• **PROBLEM REQUIREMENTS**:
Count the lines below that contain the word "related". Give only the number.

□ □ □ □ □

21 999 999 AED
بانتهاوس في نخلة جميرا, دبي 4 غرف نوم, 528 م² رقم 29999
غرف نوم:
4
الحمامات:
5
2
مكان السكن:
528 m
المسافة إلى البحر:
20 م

□ □ □ □ □

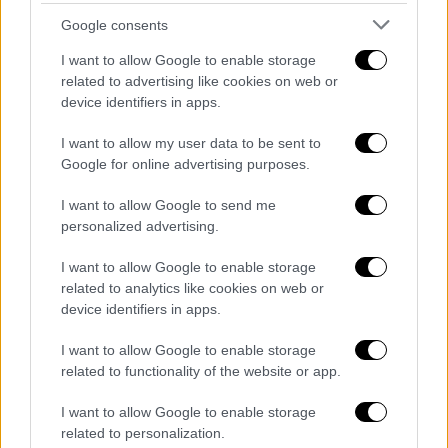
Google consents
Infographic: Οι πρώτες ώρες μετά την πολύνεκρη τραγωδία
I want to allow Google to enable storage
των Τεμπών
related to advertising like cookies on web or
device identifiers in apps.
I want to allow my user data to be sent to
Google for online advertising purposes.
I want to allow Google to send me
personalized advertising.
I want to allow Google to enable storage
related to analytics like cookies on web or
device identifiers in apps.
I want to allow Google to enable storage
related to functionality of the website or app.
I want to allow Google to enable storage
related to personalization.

□ □ □ □ □

• **SOLUTION**:
4